WHAT YOU HAVE TO DO: Retype every entry below without pictures.

○ ○ ○ ○ ○

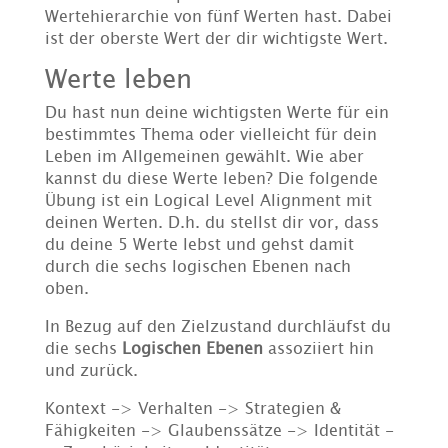
Wertehierarchie von fünf Werten hast. Dabei
ist der oberste Wert der dir wichtigste Wert.
Werte leben
Du hast nun deine wichtigsten Werte für ein
bestimmtes Thema oder vielleicht für dein
Leben im Allgemeinen gewählt. Wie aber
kannst du diese Werte leben? Die folgende
Übung ist ein Logical Level Alignment mit
deinen Werten. D.h. du stellst dir vor, dass
du deine 5 Werte lebst und gehst damit
durch die sechs logischen Ebenen nach
oben.
In Bezug auf den Zielzustand durchläufst du
die sechs
Logischen
Ebenen
assoziiert hin
und zurück.
Kontext -> Verhalten -> Strategien &
Fähigkeiten -> Glaubenssätze -> Identität -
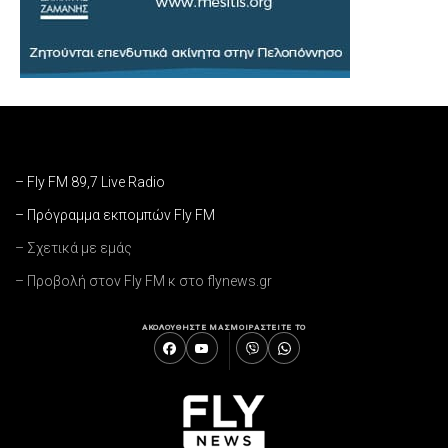
– Fly FM 89,7 Live Radio
– Πρόγραμμα εκπομπών Fly FM
– Σχετικά με εμάς
– Προβολή στον Fly FM κ στο flynews.gr
ΑΚΟΛΟΥΘΗΣΤΕ ΜΑΣ
ΜΟΙΡΑΣΤΕΙΤΕ ΤΟ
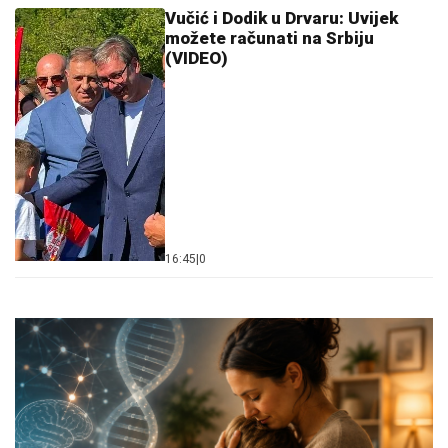
Vučić i Dodik u Drvaru: Uvijek
možete računati na Srbiju
(VIDEO)
16:45
|
0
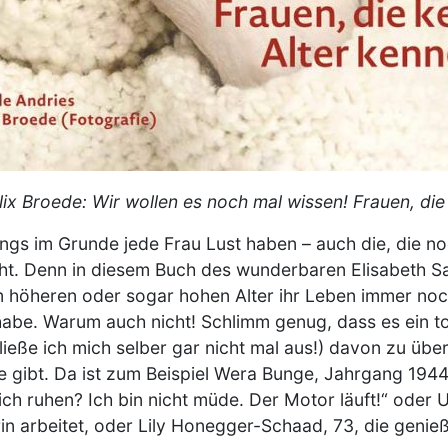
lix Broede: Wir wollen es noch mal wissen! Frauen, die
ings im Grunde jede Frau Lust haben – auch die, die n
geht. Denn in diesem Buch des wunderbaren Elisabeth 
im höheren oder sogar hohen Alter ihr Leben immer noc
abe. Warum auch nicht! Schlimm genug, dass es ein to
ieße ich mich selber gar nicht mal aus!) davon zu über
e gibt. Da ist zum Beispiel Wera Bunge, Jahrgang 1944,
ch ruhen? Ich bin nicht müde. Der Motor läuft!“ oder 
in arbeitet, oder Lily Honegger-Schaad, 73, die genie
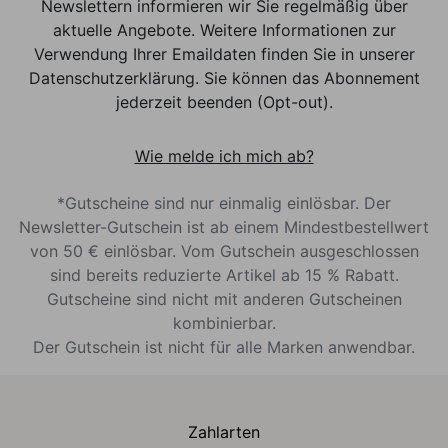
Newslettern informieren wir Sie regelmäßig über
aktuelle Angebote. Weitere Informationen zur
Verwendung Ihrer Emaildaten finden Sie in unserer
Datenschutzerklärung. Sie können das Abonnement
jederzeit beenden (Opt-out).
Wie melde ich mich ab?
*Gutscheine sind nur einmalig einlösbar. Der
Newsletter-Gutschein ist ab einem Mindestbestellwert
von 50 € einlösbar. Vom Gutschein ausgeschlossen
sind bereits reduzierte Artikel ab 15 % Rabatt.
Gutscheine sind nicht mit anderen Gutscheinen
kombinierbar.
Der Gutschein ist nicht für alle Marken anwendbar.
Zahlarten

○ ○ ○ ○ ○

WORKED SOLUTION:
Wertehierarchie von fünf Werten hast. Dabei
ist der oberste Wert der dir wichtigste Wert.
Werte leben
Du hast nun deine wichtigsten Werte für ein
bestimmtes Thema oder vielleicht für dein
Leben im Allgemeinen gewählt. Wie aber
kannst du diese Werte leben? Die folgende
Übung ist ein Logical Level Alignment mit
deinen Werten. D.h. du stellst dir vor, dass
du deine 5 Werte lebst und gehst damit
durch die sechs logischen Ebenen nach
oben.
In Bezug auf den Zielzustand durchläufst du
die sechs
Logischen
Ebenen
assoziiert hin
und zurück.
Kontext -> Verhalten -> Strategien &
Fähigkeiten -> Glaubenssätze -> Identität -
– Fly FM 89,7 Live Radio
– Πρόγραμμα εκπομπών Fly FM
– Σχετικά με εμάς
– Προβολή στον Fly FM κ στο flynews.gr
ΑΚΟΛΟΥΘΗΣΤΕ ΜΑΣ
ΜΟΙΡΑΣΤΕΙΤΕ ΤΟ
Vučić i Dodik u Drvaru: Uvijek
možete računati na Srbiju
(VIDEO)
16:45
|
0
lix Broede: Wir wollen es noch mal wissen! Frauen, die
ings im Grunde jede Frau Lust haben – auch die, die n
geht. Denn in diesem Buch des wunderbaren Elisabeth 
im höheren oder sogar hohen Alter ihr Leben immer noc
abe. Warum auch nicht! Schlimm genug, dass es ein to
ieße ich mich selber gar nicht mal aus!) davon zu über
e gibt. Da ist zum Beispiel Wera Bunge, Jahrgang 1944,
ch ruhen? Ich bin nicht müde. Der Motor läuft!“ oder 
in arbeitet, oder Lily Honegger-Schaad, 73, die genie
Newslettern informieren wir Sie regelmäßig über
aktuelle Angebote. Weitere Informationen zur
Verwendung Ihrer Emaildaten finden Sie in unserer
Datenschutzerklärung. Sie können das Abonnement
jederzeit beenden (Opt-out).
Wie melde ich mich ab?
*Gutscheine sind nur einmalig einlösbar. Der
Newsletter-Gutschein ist ab einem Mindestbestellwert
von 50 € einlösbar. Vom Gutschein ausgeschlossen
sind bereits reduzierte Artikel ab 15 % Rabatt.
Gutscheine sind nicht mit anderen Gutscheinen
kombinierbar.
Der Gutschein ist nicht für alle Marken anwendbar.
Zahlarten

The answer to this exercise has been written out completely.